Detection of Viable but Nonculturable Microbial Cells in Chicken Mince

The relevance of the study and the presence of gaps in the relevant knowledge on the topic. Potential existence of hazardous viable but nonculturable (VBNC) cells of pathogenic microorganisms in foodstuffs that can be formed under the influence of various factors, their detection and determination of conditions for formation of VBNC cells of various contaminant bacteria are relevant for preventing contamination of meats.Methods. In the study, a search was conducted for VBNC cells in chicken mince in real time and during experimental infection of it by Staphylococcus aureus 209P. In order to detect VBNC cells in chicken mince, total number of microbes, number of bacterial colonies (CFU), and the portion of living (dead) cells were determined in 1g of the product using a commercial set of fluorescent dyes.
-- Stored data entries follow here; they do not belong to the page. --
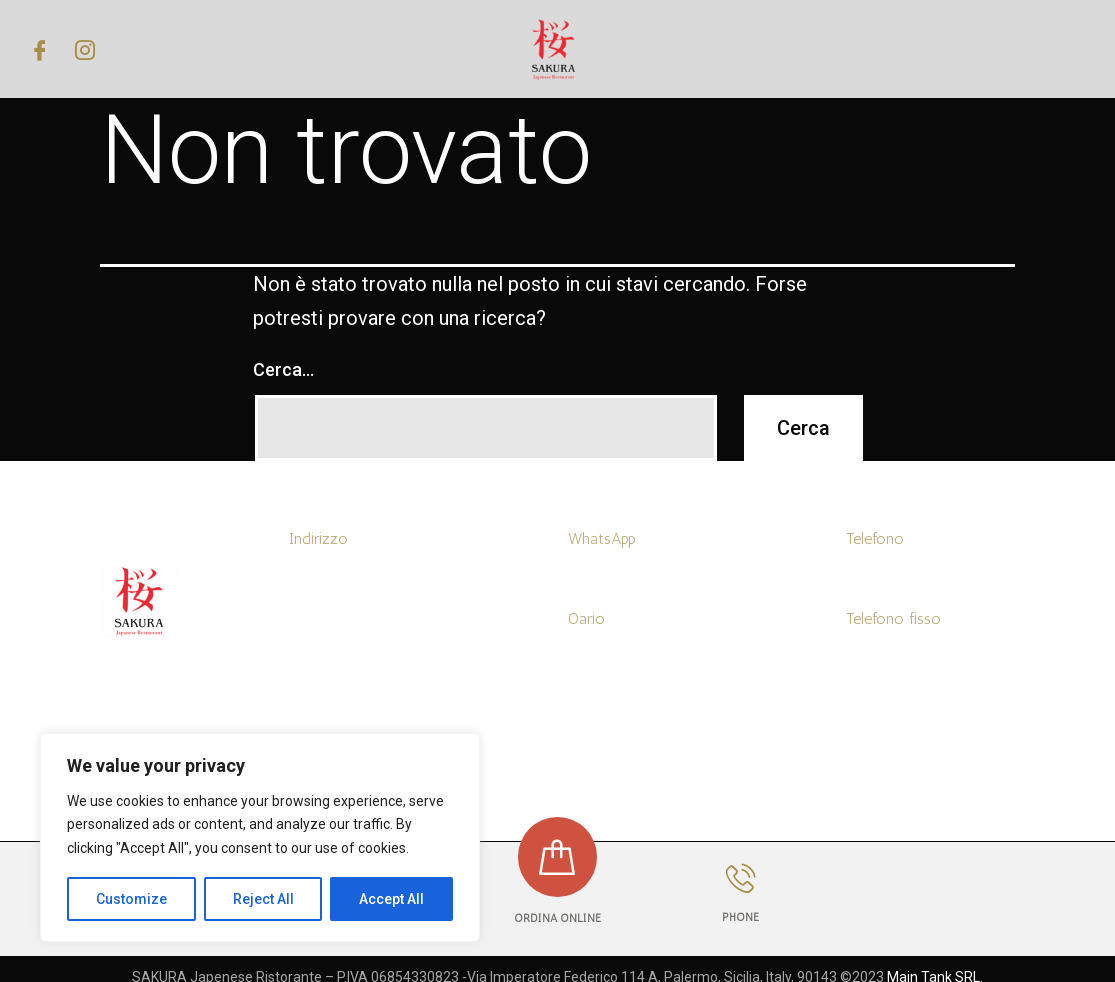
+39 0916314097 (898, 658)
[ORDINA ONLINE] (557, 857)
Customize (131, 899)
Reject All (263, 899)
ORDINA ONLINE (557, 918)
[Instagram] (85, 49)
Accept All (391, 899)
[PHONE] (741, 879)
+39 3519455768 (618, 578)
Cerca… (283, 369)
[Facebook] (40, 49)
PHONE (740, 917)
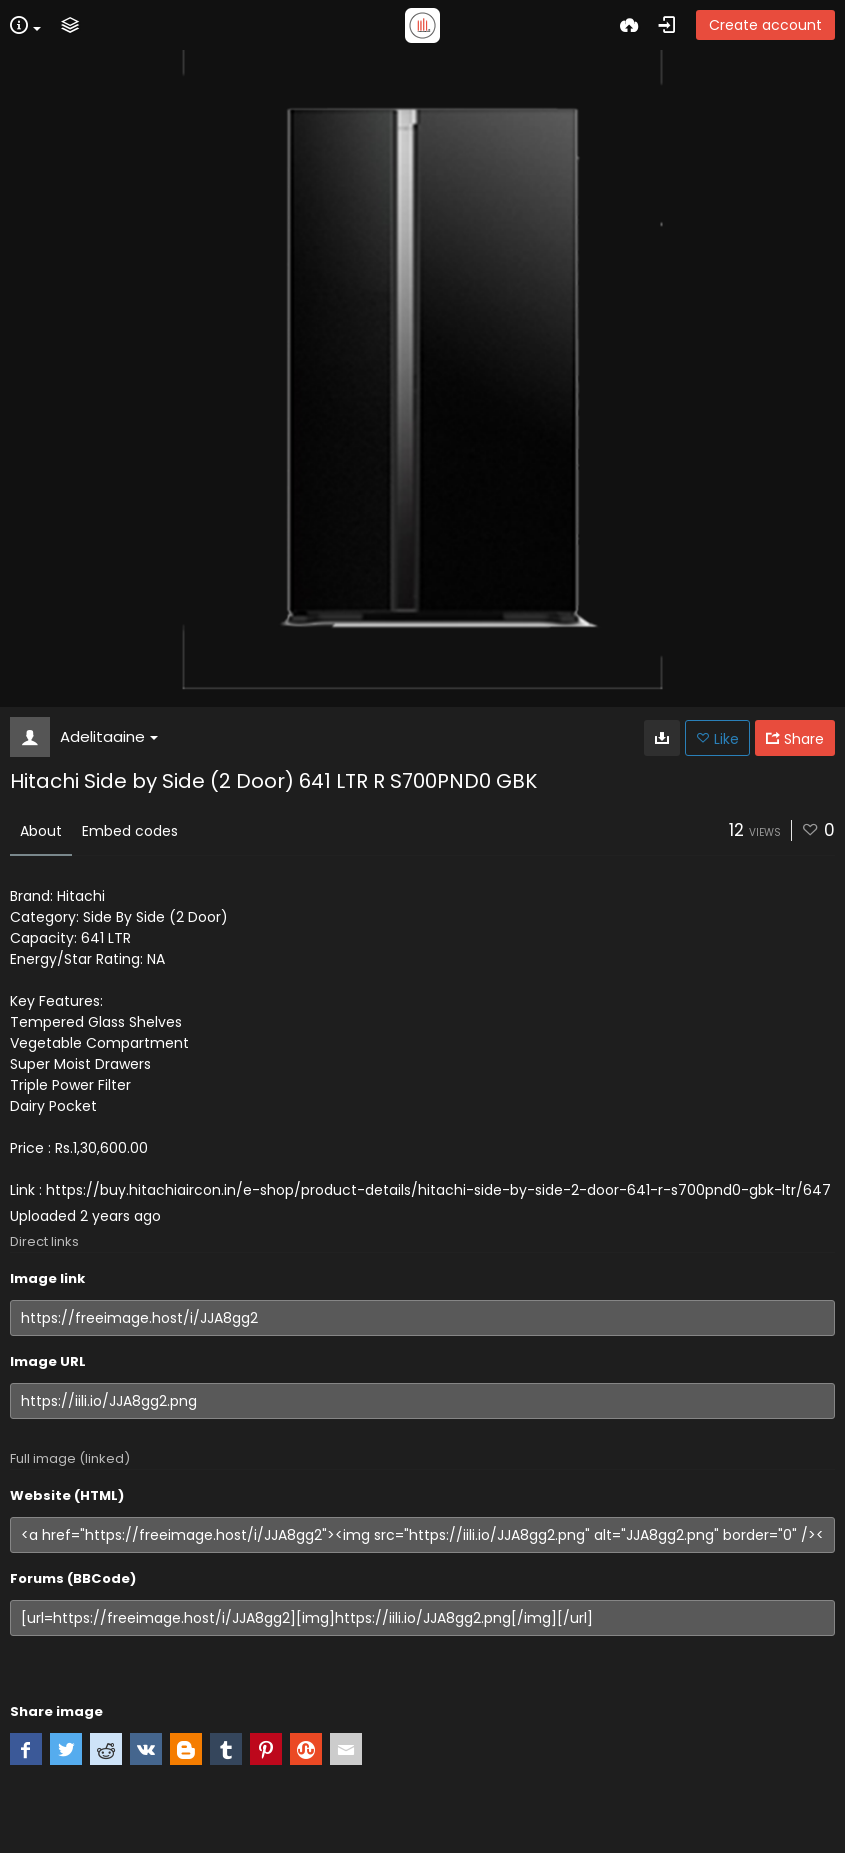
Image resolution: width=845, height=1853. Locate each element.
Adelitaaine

A second study was carried out after 5 h of incubation of tested samples at room temperature.Results and discussion. In samples of minced meat on the 4th day after production, more than 99% of all detected living cells were VBNC. After 5-hour incubation of the sample, the number of CFU/g increased by 22.5 times, but the portion of VBNC cells remained higher than 99% of viable bacteria. During artificial infection of the same batch of mince with S. aureus in broth culture at the stage of logarithmic growth, the amount of VBNC cells for 0 hours was 97.3%. After 5 hours their number increased to 99.99%. Probably, in the introduced culture of Staphylococcus at the stage of active reproduction, formation of VBNC bacteria did not occur, which initially reduced their number in the sample. After 5-h incubation, transition of bacteria to VBNC state was accelerated, possibly due to unfavorable conditions for the cell population (changes in trophic substrate, temperature, pH, etc.).Conclusions. Experimental data confirm presence of VBNC bacteria in chicken products that don’t grow on traditional nutrient media, and showing a false negative result in traditional microbiological expertise. Because of the biohazard of such dormant cells, it is advisable to provide regulated testing of foodstuffs for presence of VBNC cells.